• _Work required_
Please output the data exactly, minus pictures.

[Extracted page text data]
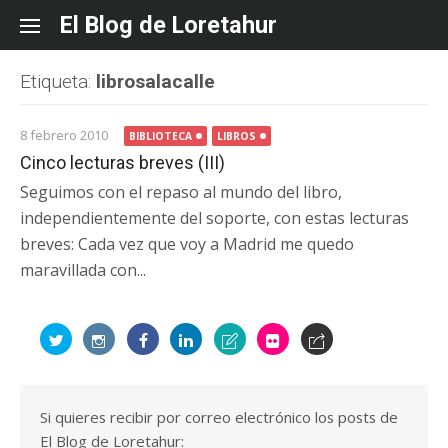
Skip
El Blog de Loretahur
to
content
Etiqueta:
librosalacalle
8 febrero 2010
BIBLIOTECA
LIBROS
Cinco lecturas breves (III)
Seguimos con el repaso al mundo del libro,
independientemente del soporte, con estas lecturas
breves: Cada vez que voy a Madrid me quedo
maravillada con...
Si quieres recibir por correo electrónico los posts de
El Blog de Loretahur:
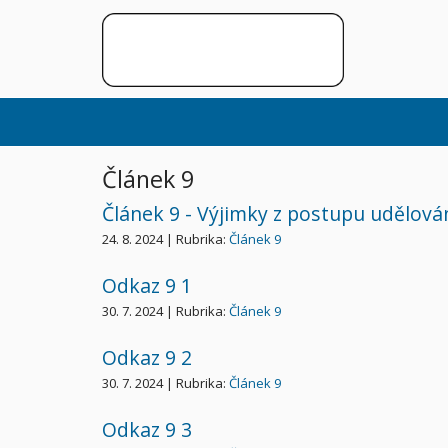
Článek 9
Článek 9 - Výjimky z postupu udělová
24. 8. 2024 | Rubrika:
Článek 9
Odkaz 9 1
30. 7. 2024 | Rubrika:
Článek 9
Odkaz 9 2
30. 7. 2024 | Rubrika:
Článek 9
Odkaz 9 3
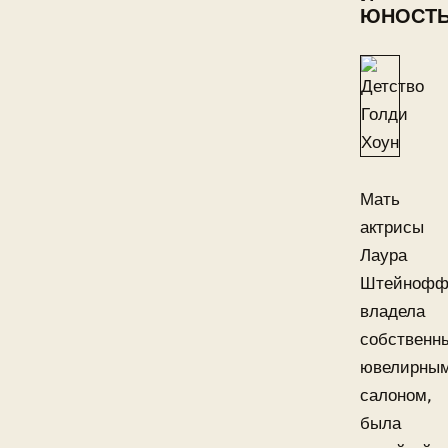
ЮНОСТ
Мать
актрисы
Лаура
Штейноф
владела
собственн
ювелирны
салоном,
была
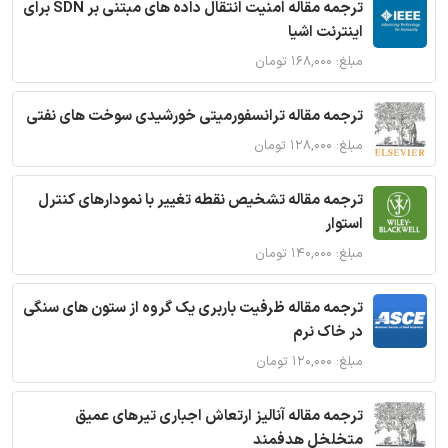
ترجمه مقاله امنیت انتقال داده های مبتنی بر SDN برای
اینترنت اشیا
مبلغ: ۱۶۸,۰۰۰ تومان
ترجمه مقاله ترانسفورمیتی خورشیدی سوخت های نفتی
مبلغ: ۱۲۸,۰۰۰ تومان
ترجمه مقاله تشخیص نقطه تغییر با نمودارهای کنترل
استوار
مبلغ: ۱۴۰,۰۰۰ تومان
ترجمه مقاله ظرفیت باربری یک گروه از ستون های سنگی
در خاک نرم
مبلغ: ۱۲۰,۰۰۰ تومان
ترجمه مقاله آنالیز ارتعاش اجباری تیرهای عمیق
متخلخل هدفمند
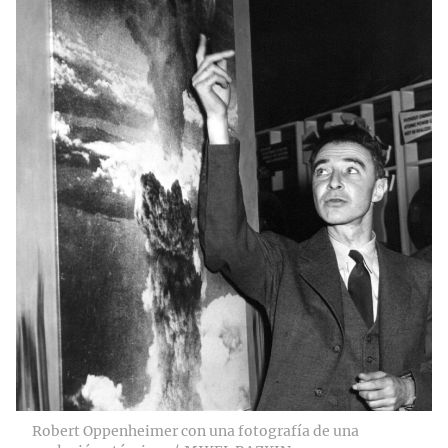
Robert Oppenheimer con una fotografía de una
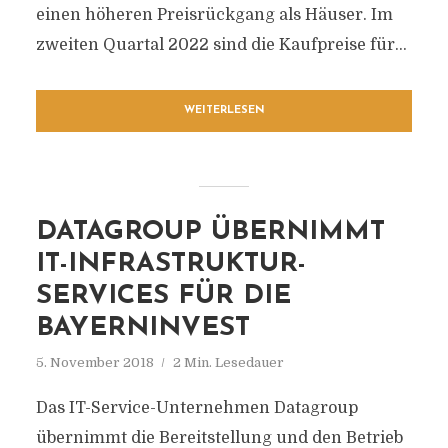
einen höheren Preisrückgang als Häuser. Im
zweiten Quartal 2022 sind die Kaufpreise für...
WEITERLESEN
DATAGROUP ÜBERNIMMT
IT-INFRASTRUKTUR-
SERVICES FÜR DIE
BAYERNINVEST
5. November 2018
2 Min. Lesedauer
Das IT-Service-Unternehmen Datagroup
übernimmt die Bereitstellung und den Betrieb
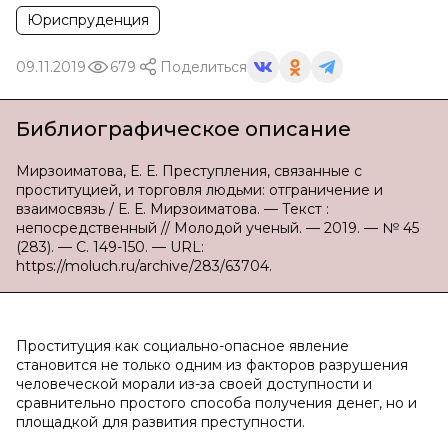
Юриспруденция
09.11.2019
679
Поделиться
Библиографическое описание
Мирзоиматова, Е. Е. Преступления, связанные с
проституцией, и торговля людьми: отграничение и
взаимосвязь / Е. Е. Мирзоиматова. — Текст :
непосредственный // Молодой ученый. — 2019. — № 45
(283). — С. 149-150. — URL:
https://moluch.ru/archive/283/63704.
Проституция как социально-опасное явление
становится не только одним из факторов разрушения
человеческой морали из-за своей доступности и
сравнительно простого способа получения денег, но и
площадкой для развития преступности.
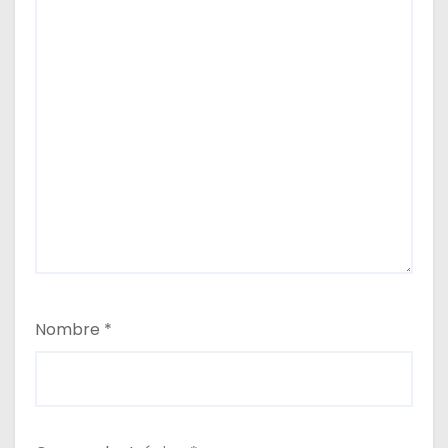
s
Nombre
*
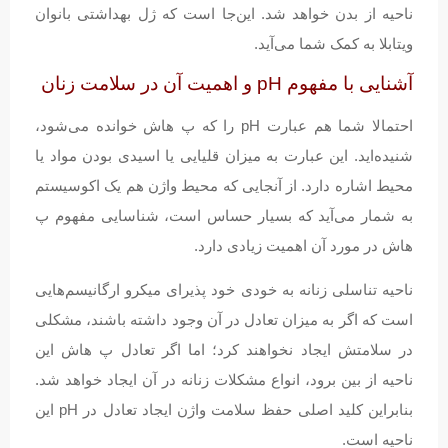
ناحیه از بدن خواهد شد. این‌جا است که ژل بهداشتی بانوان
ویتابلا به کمک شما می‌آید.
آشنایی با مفهوم pH و اهمیت آن در سلامت زنان
احتمالا شما هم عبارت pH را که پ هاش خوانده می‌شود،
شنیده‌اید. این عبارت به میزان قلیایی یا اسیدی بودن مواد یا
محیط اشاره دارد. از آنجایی که محیط واژن هم یک اکوسیستم
به شمار می‌آید که بسیار حساس است، شناسایی مفهوم پ
هاش در مورد آن اهمیت زیادی دارد.
ناحیه تناسلی زنانه به خودی خود پذیرای میکرو ارگانیسم‌هایی
است که اگر به میزان تعادل در آن وجود داشته باشند، مشکلی
در سلامتش ایجاد نخواهند کرد؛ اما اگر تعادل پ هاش این
ناحیه از بین برود، انواع مشکلات زنانه در آن ایجاد خواهد شد.
بنابراین کلید اصلی حفظ سلامت واژن ایجاد تعادل در pH این
ناحیه است.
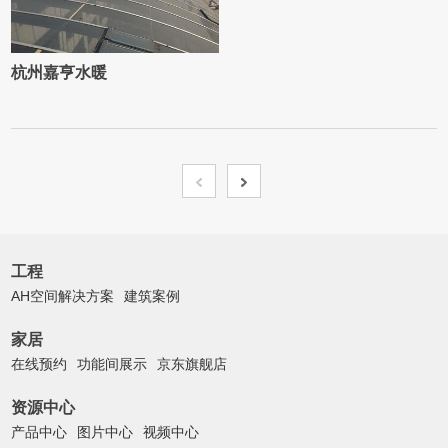
杭州嘉亨水暖
工程
AH空间解决方案
建筑案例
家居
在线预约
功能间展示
京东旗舰店
资源中心
产品中心
图片中心
视频中心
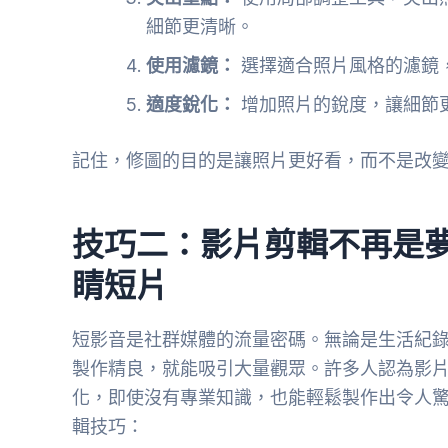
細節更清晰。
使用濾鏡：
選擇適合照片風格的濾鏡
適度銳化：
增加照片的銳度，讓細節
記住，修圖的目的是讓照片更好看，而不是改
技巧二：影片剪輯不再是
睛短片
短影音是社群媒體的流量密碼。無論是生活紀
製作精良，就能吸引大量觀眾。許多人認為影片
化，即使沒有專業知識，也能輕鬆製作出令人驚
輯技巧：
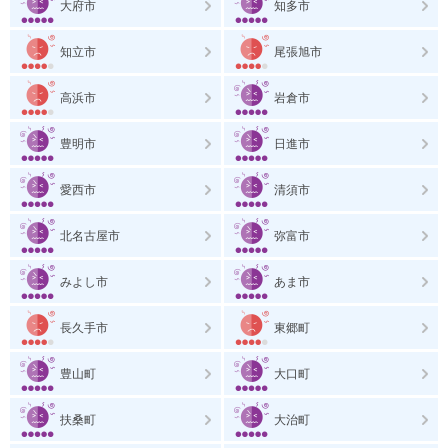
大府市
知多市
知立市
尾張旭市
高浜市
岩倉市
豊明市
日進市
愛西市
清須市
北名古屋市
弥富市
みよし市
あま市
長久手市
東郷町
豊山町
大口町
扶桑町
大治町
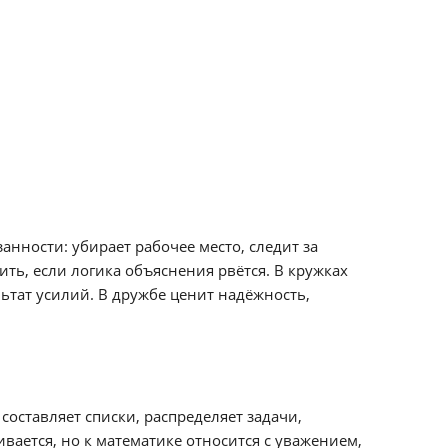
анности: убирает рабочее место, следит за
ить, если логика объяснения рвётся. В кружках
льтат усилий. В дружбе ценит надёжность,
составляет списки, распределяет задачи,
вается, но к математике относится с уважением,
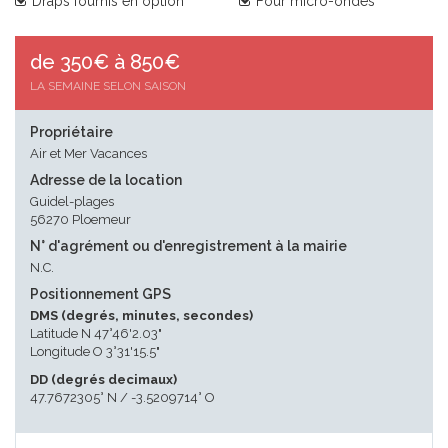
Draps fournis en option
Four micro-ondes
de 350€ à 850€
LA SEMAINE SELON SAISON
Propriétaire
Air et Mer Vacances
Adresse de la location
Guidel-plages
56270 Ploemeur
N° d'agrément ou d'enregistrement à la mairie
N.C.
Positionnement GPS
DMS (degrés, minutes, secondes)
Latitude N 47°46'2.03"
Longitude O 3°31'15.5"
DD (degrés decimaux)
47.7672305° N / -3.5209714° O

• _Solution to this task_
Skip
El Blog de Loretahur
to
content
Etiqueta:
librosalacalle
8 febrero 2010
BIBLIOTECA
LIBROS
Cinco lecturas breves (III)
Seguimos con el repaso al mundo del libro,
independientemente del soporte, con estas lecturas
breves: Cada vez que voy a Madrid me quedo
maravillada con...
Si quieres recibir por correo electrónico los posts de
El Blog de Loretahur:
Článek 9
Článek 9 - Výjimky z postupu udělová
24. 8. 2024 | Rubrika:
Článek 9
Odkaz 9 1
30. 7. 2024 | Rubrika:
Článek 9
Odkaz 9 2
30. 7. 2024 | Rubrika:
Článek 9
Odkaz 9 3
ЮНОСТ
Мать
актрисы
Лаура
Штейноф
владела
собственн
ювелирны
салоном,
была
ترجمه مقاله امنیت انتقال داده های مبتنی بر SDN برای
اینترنت اشیا
مبلغ: ۱۶۸,۰۰۰ تومان
ترجمه مقاله ترانسفورمیتی خورشیدی سوخت های نفتی
مبلغ: ۱۲۸,۰۰۰ تومان
ترجمه مقاله تشخیص نقطه تغییر با نمودارهای کنترل
استوار
مبلغ: ۱۴۰,۰۰۰ تومان
ترجمه مقاله ظرفیت باربری یک گروه از ستون های سنگی
در خاک نرم
مبلغ: ۱۲۰,۰۰۰ تومان
ترجمه مقاله آنالیز ارتعاش اجباری تیرهای عمیق
متخلخل هدفمند
Robert Oppenheimer con una fotografía de una
einen höheren Preisrückgang als Häuser. Im
zweiten Quartal 2022 sind die Kaufpreise für...
WEITERLESEN
DATAGROUP ÜBERNIMMT
IT-INFRASTRUKTUR-
SERVICES FÜR DIE
BAYERNINVEST
5. November 2018
2 Min. Lesedauer
Das IT-Service-Unternehmen Datagroup
übernimmt die Bereitstellung und den Betrieb
Юриспруденция
09.11.2019
679
Поделиться
Библиографическое описание
Мирзоиматова, Е. Е. Преступления, связанные с
проституцией, и торговля людьми: отграничение и
взаимосвязь / Е. Е. Мирзоиматова. — Текст :
непосредственный // Молодой ученый. — 2019. — № 45
(283). — С. 149-150. — URL:
https://moluch.ru/archive/283/63704.
Проституция как социально-опасное явление
становится не только одним из факторов разрушения
человеческой морали из-за своей доступности и
сравнительно простого способа получения денег, но и
площадкой для развития преступности.
s
Nombre
*
ناحیه از بدن خواهد شد. این‌جا است که ژل بهداشتی بانوان
ویتابلا به کمک شما می‌آید.
آشنایی با مفهوم pH و اهمیت آن در سلامت زنان
احتمالا شما هم عبارت pH را که پ هاش خوانده می‌شود،
شنیده‌اید. این عبارت به میزان قلیایی یا اسیدی بودن مواد یا
محیط اشاره دارد. از آنجایی که محیط واژن هم یک اکوسیستم
به شمار می‌آید که بسیار حساس است، شناسایی مفهوم پ
هاش در مورد آن اهمیت زیادی دارد.
ناحیه تناسلی زنانه به خودی خود پذیرای میکرو ارگانیسم‌هایی
است که اگر به میزان تعادل در آن وجود داشته باشند، مشکلی
در سلامتش ایجاد نخواهند کرد؛ اما اگر تعادل پ هاش این
ناحیه از بین برود، انواع مشکلات زنانه در آن ایجاد خواهد شد.
بنابراین کلید اصلی حفظ سلامت واژن ایجاد تعادل در pH این
ناحیه است.
杭州嘉亨水暖
工程
AH空间解决方案
建筑案例
家居
在线预约
功能间展示
京东旗舰店
资源中心
产品中心
图片中心
视频中心
細節更清晰。
使用濾鏡：
選擇適合照片風格的濾鏡
適度銳化：
增加照片的銳度，讓細節
記住，修圖的目的是讓照片更好看，而不是改
技巧二：影片剪輯不再是
睛短片
短影音是社群媒體的流量密碼。無論是生活紀
製作精良，就能吸引大量觀眾。許多人認為影片
化，即使沒有專業知識，也能輕鬆製作出令人驚
輯技巧：
大府市
知多市
知立市
尾張旭市
高浜市
岩倉市
豊明市
日進市
愛西市
清須市
北名古屋市
弥富市
みよし市
あま市
長久手市
東郷町
豊山町
大口町
扶桑町
大治町
анности: убирает рабочее место, следит за
ить, если логика объяснения рвётся. В кружках
льтат усилий. В дружбе ценит надёжность,
составляет списки, распределяет задачи,
вается, но к математике относится с уважением,
Draps fournis en option
Four micro-ondes
de 350€ à 850€
LA SEMAINE SELON SAISON
Propriétaire
Air et Mer Vacances
Adresse de la location
Guidel-plages
56270 Ploemeur
N° d'agrément ou d'enregistrement à la mairie
N.C.
Positionnement GPS
DMS (degrés, minutes, secondes)
Latitude N 47°46'2.03"
Longitude O 3°31'15.5"
DD (degrés decimaux)
47.7672305° N / -3.5209714° O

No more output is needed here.